━━━━━ MATERIAL SUPPLIED
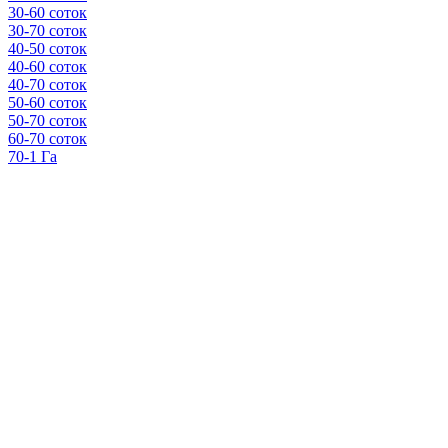
30-60 соток
30-70 соток
40-50 соток
40-60 соток
40-70 соток
50-60 соток
50-70 соток
60-70 соток
70-1 Га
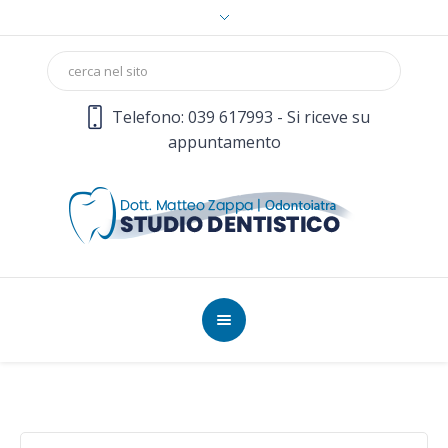
Telefono: 039 617993 - Si riceve su
appuntamento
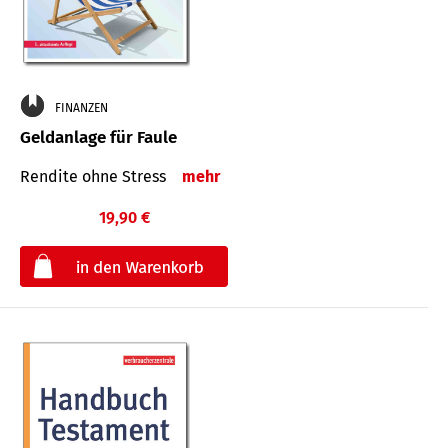
FINANZEN
Geldanlage für Faule
Rendite ohne Stress
mehr
19,90 €
€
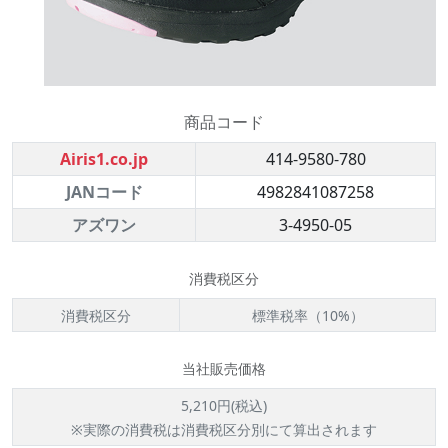
商品コード
Airis1.co.jp
414-9580-780
JANコード
4982841087258
アズワン
3-4950-05
消費税区分
消費税区分
標準税率（10%）
当社販売価格
5,210円(税込)
※実際の消費税は消費税区分別にて算出されます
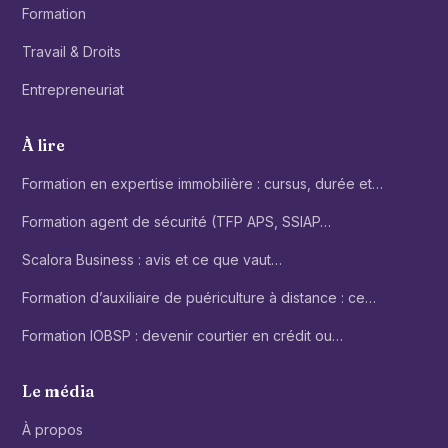
Formation
Travail & Droits
Entrepreneuriat
À lire
Formation en expertise immobilière : cursus, durée et…
Formation agent de sécurité (TFP APS, SSIAP…
Scalora Business : avis et ce que vaut…
Formation d’auxiliaire de puériculture à distance : ce…
Formation IOBSP : devenir courtier en crédit ou…
Le média
À propos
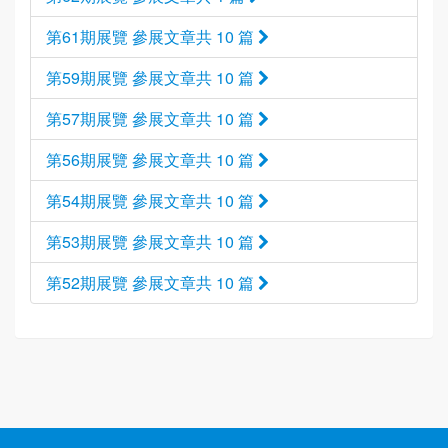
第61期展覽 參展文章共 10 篇
第59期展覽 參展文章共 10 篇
第57期展覽 參展文章共 10 篇
第56期展覽 參展文章共 10 篇
第54期展覽 參展文章共 10 篇
第53期展覽 參展文章共 10 篇
第52期展覽 參展文章共 10 篇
━━━━━━━━━━
HOW TO COMPLETE THIS TASK
Copy task for the entries above: every line with the string "соток".

ANSWER FOR THIS EXERCISE
30-60 соток
30-70 соток
40-50 соток
40-60 соток
40-70 соток
50-60 соток
50-70 соток
60-70 соток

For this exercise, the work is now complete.